Task -
A verbatim copy of all entries is the expected output.

+ + + + + + +

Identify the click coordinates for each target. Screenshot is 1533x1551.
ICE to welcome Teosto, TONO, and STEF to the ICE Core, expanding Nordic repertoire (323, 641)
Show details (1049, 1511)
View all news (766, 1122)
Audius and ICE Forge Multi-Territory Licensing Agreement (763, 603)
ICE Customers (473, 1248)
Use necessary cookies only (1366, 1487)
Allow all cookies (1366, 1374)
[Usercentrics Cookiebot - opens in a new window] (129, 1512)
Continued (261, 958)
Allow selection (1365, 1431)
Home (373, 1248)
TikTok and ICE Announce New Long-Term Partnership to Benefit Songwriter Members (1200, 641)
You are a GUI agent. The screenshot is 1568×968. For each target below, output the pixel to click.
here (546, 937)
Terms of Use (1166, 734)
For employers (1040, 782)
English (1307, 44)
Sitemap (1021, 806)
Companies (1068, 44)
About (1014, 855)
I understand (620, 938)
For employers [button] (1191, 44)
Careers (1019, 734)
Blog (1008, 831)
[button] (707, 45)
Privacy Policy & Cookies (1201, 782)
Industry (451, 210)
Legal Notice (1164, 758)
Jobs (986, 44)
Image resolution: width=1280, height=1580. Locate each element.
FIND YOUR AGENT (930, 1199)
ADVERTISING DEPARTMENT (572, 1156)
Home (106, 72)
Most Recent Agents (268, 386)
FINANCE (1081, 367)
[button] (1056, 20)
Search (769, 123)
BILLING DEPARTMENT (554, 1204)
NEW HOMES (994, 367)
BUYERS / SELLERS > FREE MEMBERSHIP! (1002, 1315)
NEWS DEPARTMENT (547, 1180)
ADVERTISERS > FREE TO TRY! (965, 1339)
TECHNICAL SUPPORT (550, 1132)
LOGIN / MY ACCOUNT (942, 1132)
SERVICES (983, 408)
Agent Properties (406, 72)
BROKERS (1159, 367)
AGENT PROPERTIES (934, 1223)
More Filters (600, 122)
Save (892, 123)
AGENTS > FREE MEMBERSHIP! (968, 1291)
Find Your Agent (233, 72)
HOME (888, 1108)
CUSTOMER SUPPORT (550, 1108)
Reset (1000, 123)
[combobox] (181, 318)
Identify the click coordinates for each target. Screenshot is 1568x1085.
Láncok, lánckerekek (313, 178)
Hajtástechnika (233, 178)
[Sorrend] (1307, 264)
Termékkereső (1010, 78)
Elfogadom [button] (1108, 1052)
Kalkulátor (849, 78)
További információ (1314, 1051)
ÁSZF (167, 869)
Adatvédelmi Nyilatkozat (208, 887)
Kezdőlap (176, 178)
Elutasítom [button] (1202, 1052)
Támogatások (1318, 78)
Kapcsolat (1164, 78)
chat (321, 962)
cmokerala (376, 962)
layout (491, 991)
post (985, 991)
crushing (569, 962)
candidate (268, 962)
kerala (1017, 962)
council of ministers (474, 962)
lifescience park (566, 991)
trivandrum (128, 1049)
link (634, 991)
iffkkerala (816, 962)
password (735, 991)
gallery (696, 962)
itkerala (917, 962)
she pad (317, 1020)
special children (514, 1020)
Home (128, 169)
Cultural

+ + + + + + +

Solution for this problem -
Identify the click coordinates for each target. Screenshot is 1533x1551.
ICE to welcome Teosto, TONO, and STEF to the ICE Core, expanding Nordic repertoire (323, 641)
Show details (1049, 1511)
View all news (766, 1122)
Audius and ICE Forge Multi-Territory Licensing Agreement (763, 603)
ICE Customers (473, 1248)
Use necessary cookies only (1366, 1487)
Allow all cookies (1366, 1374)
[Usercentrics Cookiebot - opens in a new window] (129, 1512)
Continued (261, 958)
Allow selection (1365, 1431)
Home (373, 1248)
TikTok and ICE Announce New Long-Term Partnership to Benefit Songwriter Members (1200, 641)
You are a GUI agent. The screenshot is 1568×968. For each target below, output the pixel to click.
here (546, 937)
Terms of Use (1166, 734)
For employers (1040, 782)
English (1307, 44)
Sitemap (1021, 806)
Companies (1068, 44)
About (1014, 855)
I understand (620, 938)
For employers [button] (1191, 44)
Careers (1019, 734)
Blog (1008, 831)
[button] (707, 45)
Privacy Policy & Cookies (1201, 782)
Industry (451, 210)
Legal Notice (1164, 758)
Jobs (986, 44)
Image resolution: width=1280, height=1580. Locate each element.
FIND YOUR AGENT (930, 1199)
ADVERTISING DEPARTMENT (572, 1156)
Home (106, 72)
Most Recent Agents (268, 386)
FINANCE (1081, 367)
[button] (1056, 20)
Search (769, 123)
BILLING DEPARTMENT (554, 1204)
NEW HOMES (994, 367)
BUYERS / SELLERS > FREE MEMBERSHIP! (1002, 1315)
NEWS DEPARTMENT (547, 1180)
ADVERTISERS > FREE TO TRY! (965, 1339)
TECHNICAL SUPPORT (550, 1132)
LOGIN / MY ACCOUNT (942, 1132)
SERVICES (983, 408)
Agent Properties (406, 72)
BROKERS (1159, 367)
AGENT PROPERTIES (934, 1223)
More Filters (600, 122)
Save (892, 123)
AGENTS > FREE MEMBERSHIP! (968, 1291)
Find Your Agent (233, 72)
HOME (888, 1108)
CUSTOMER SUPPORT (550, 1108)
Reset (1000, 123)
[combobox] (181, 318)
Identify the click coordinates for each target. Screenshot is 1568x1085.
Láncok, lánckerekek (313, 178)
Hajtástechnika (233, 178)
[Sorrend] (1307, 264)
Termékkereső (1010, 78)
Elfogadom [button] (1108, 1052)
Kalkulátor (849, 78)
További információ (1314, 1051)
ÁSZF (167, 869)
Adatvédelmi Nyilatkozat (208, 887)
Kezdőlap (176, 178)
Elutasítom [button] (1202, 1052)
Támogatások (1318, 78)
Kapcsolat (1164, 78)
chat (321, 962)
cmokerala (376, 962)
layout (491, 991)
post (985, 991)
crushing (569, 962)
candidate (268, 962)
kerala (1017, 962)
council of ministers (474, 962)
lifescience park (566, 991)
trivandrum (128, 1049)
link (634, 991)
iffkkerala (816, 962)
password (735, 991)
gallery (696, 962)
itkerala (917, 962)
she pad (317, 1020)
special children (514, 1020)
Home (128, 169)
Cultural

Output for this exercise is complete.